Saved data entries
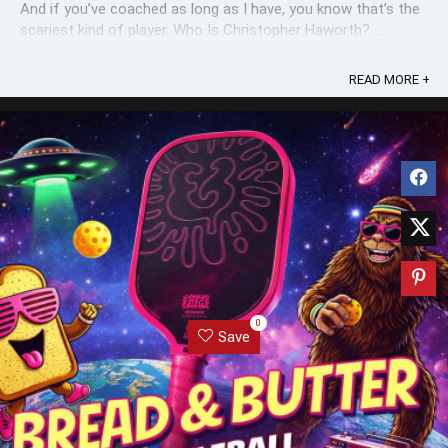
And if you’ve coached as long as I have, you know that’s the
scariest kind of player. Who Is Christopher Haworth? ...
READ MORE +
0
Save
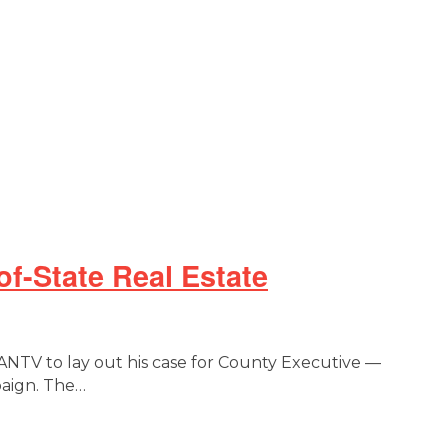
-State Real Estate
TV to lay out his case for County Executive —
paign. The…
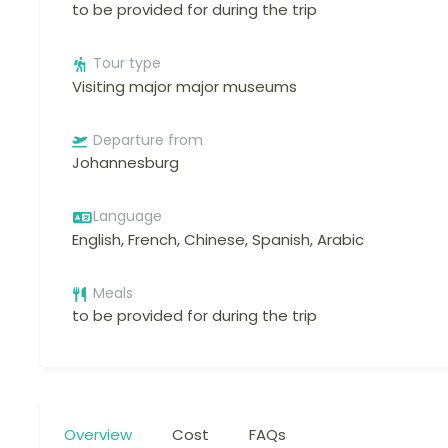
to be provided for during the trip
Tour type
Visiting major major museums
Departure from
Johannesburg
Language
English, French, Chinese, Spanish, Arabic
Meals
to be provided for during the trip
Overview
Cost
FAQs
--
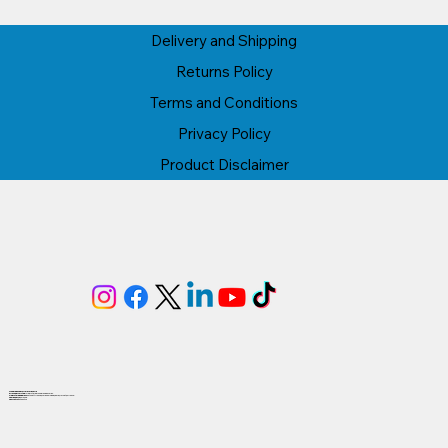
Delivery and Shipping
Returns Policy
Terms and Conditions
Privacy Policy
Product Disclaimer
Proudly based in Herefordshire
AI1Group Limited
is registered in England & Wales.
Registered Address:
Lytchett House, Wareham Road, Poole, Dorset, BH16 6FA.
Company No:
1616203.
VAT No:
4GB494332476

▶ [Instructions for the task] Of all the entries above, output exactly the lines between the one holding "Privacy Policy" and the one holding "4GB494332476", inclusive.

▶ [Exercise solution]
Privacy Policy
Product Disclaimer
Proudly based in Herefordshire
AI1Group Limited
is registered in England & Wales.
Registered Address:
Lytchett House, Wareham Road, Poole, Dorset, BH16 6FA.
Company No:
1616203.
VAT No:
4GB494332476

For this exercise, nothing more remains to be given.